Saved data entries:
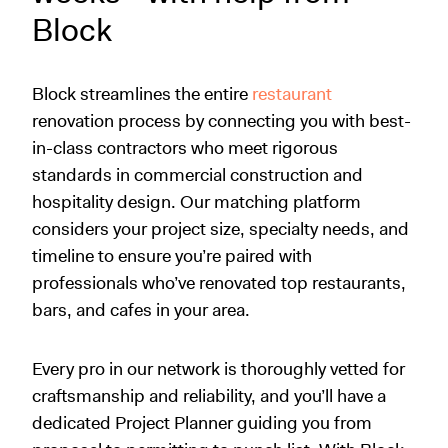
Block
Block streamlines the entire
restaurant
renovation process by connecting you with best-
in-class contractors who meet rigorous
standards in commercial construction and
hospitality design. Our matching platform
considers your project size, specialty needs, and
timeline to ensure you’re paired with
professionals who’ve renovated top restaurants,
bars, and cafes in your area.
Every pro in our network is thoroughly vetted for
craftsmanship and reliability, and you’ll have a
dedicated Project Planner guiding you from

§ **YOUR ASSIGNMENT**:
Transcribe each entry above exactly, apart from the pictures.

§ **EXERCISE SOLUTION**:
Block
Block streamlines the entire
restaurant
renovation process by connecting you with best-
in-class contractors who meet rigorous
standards in commercial construction and
hospitality design. Our matching platform
considers your project size, specialty needs, and
timeline to ensure you’re paired with
professionals who’ve renovated top restaurants,
bars, and cafes in your area.
Every pro in our network is thoroughly vetted for
craftsmanship and reliability, and you’ll have a
dedicated Project Planner guiding you from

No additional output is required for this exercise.